I believe that the current government has fundamentally breached all three of these core principles, and as such I see it as my duty to stand against them and fight for a better UK.
Ian, thank you once again for your support. It means a lot.
Thank you so much for [creating this petition] and so amazingly quickly!!!
You did a brilliant job on both the blog and petition. Some of the NHS staff were even impressed with the speed at which you addressed this, and I have had varying positive comments from friends who have read your post.
Hazeena A – Ruislip, Northwood & Pinner Resident
Having worked with Ian I can say that I found him incredibly transparent and honest which I think would be rare and much needed in today political arena. He is also very clever, direct and a great communicator.
Sheena Y, former co-worker
Ian is a very smart individual, but more importantly is honest and truly cares about people.
He is an unselfish individual and would absolutely have the public’s best interests at heart.
Andy H, brother
I met Ian a few months ago for the first time and straight away I felt confortable with him and I thought: ” Ok I would trust that guy”.
Luca M, fellow speakers’ club member
Throughout the 12 years I have known Ian, he has always demonstrated to be very bright, kind and upright. I’ve seen all of these attributes in his personal life, for instance, in our sport association he volunteered as treasurer where he improved the overall system and costs as well as championing charitable giving & generous donations. He’ll definitely make a difference in a bigger role in politics.
Francisco V, fellow jū jūtsu instructor and friend
You have the moral integrity and high standards in all aspects of the requirements of your potential constituents. You will stand up to injustice and defend those deemed to have had injustice against them. You are committed to environmental change and to look after the less well off in society.
Irene H, mother
First and foremost, your personal ethos of kindness and care for others is your top qualification. That you are also highly driven with a need to be productive, and understand very complex matters such as financial systems, makes you stand out.
Graham C, fellow jū jūtsu instructor and friend
You are one of the most principled people that I know. You are committed to making changes that support the most vulnerable in our society and you don’t give up when you know you’re fighting for what’s right.
Unlike the rest of us who are disillusioned with the lack of honesty, morals, and the unfair and outdated ‘public schoolboy network’ displayed by this government, you have decided to stand up and make a difference.

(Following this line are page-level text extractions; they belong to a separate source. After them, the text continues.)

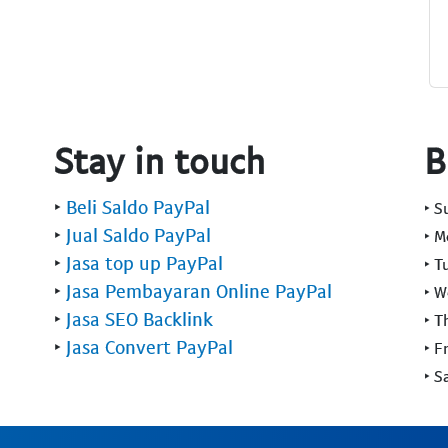
Stay in touch
B
‣
Beli Saldo PayPal
‣ 
‣
Jual Saldo PayPal
‣ 
‣
Jasa top up PayPal
‣ T
‣
Jasa Pembayaran Online PayPal
‣ 
‣
Jasa SEO Backlink
‣ T
‣
Jasa Convert PayPal
‣ F
‣ S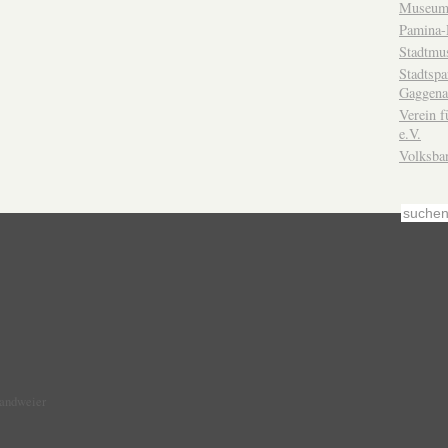
Museum
Pamina-
Stadtmu
Stadtsp
Gaggena
Verein f
e.V.
Volksba
Sandweier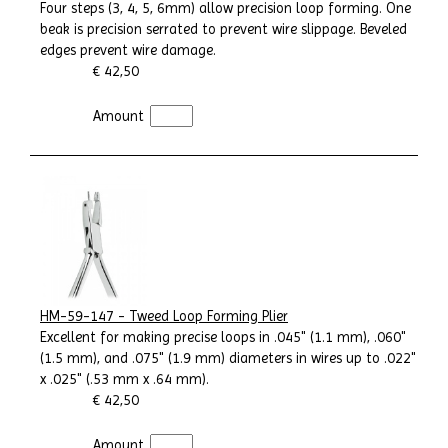
Four steps (3, 4, 5, 6mm) allow precision loop forming. One
beak is precision serrated to prevent wire slippage. Beveled
edges prevent wire damage.
€ 42,50
Amount
HM-59-147 - Tweed Loop Forming Plier
Excellent for making precise loops in .045" (1.1 mm), .060"
(1.5 mm), and .075" (1.9 mm) diameters in wires up to .022"
x .025" (.53 mm x .64 mm).
€ 42,50
Amount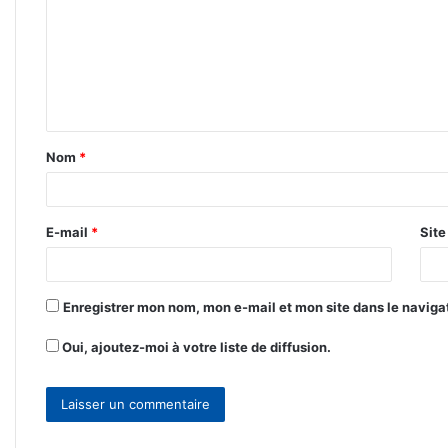
m
m
e
n
t
Nom
*
a
i
r
E-mail
*
Sit
e
*
Enregistrer mon nom, mon e-mail et mon site dans le navig
Oui, ajoutez-moi à votre liste de diffusion.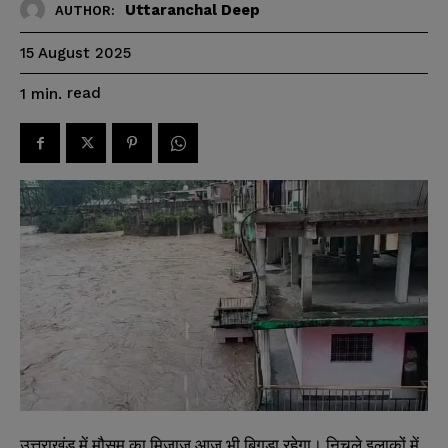
Uttaranchal Deep
AUTHOR:
15 August 2025
read
1
min.
उत्तराखंड में मौसम का मिज़ाज आज भी बिगड़ा रहेगा। निचले इलाकों में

Your constituents couldn’t have a better candidate.
Helen C, Aunt
Having known Ian for a number of years during which we worked closely as Financial Advisers, I am confident that he would make an excellent MP. Ian is an intelligent man who has the ability to absorb, understand and manage complex information quickly; I have, on many occasions, witnessed him do this whilst retaining the ability to explain it, in a manner which is easy to understand.
I have seen Ian display the courage of his convictions on a professional level, where he has put the clients needs before that of the company and have no doubt he would carry this attitude into public life.
Ian and I have disagreed on politics in the past, but he has always listened carefully to any position and taken time to offer a thoughtful response. If he became an MP I am sure his constituents would benefit from an effective and hard working representative.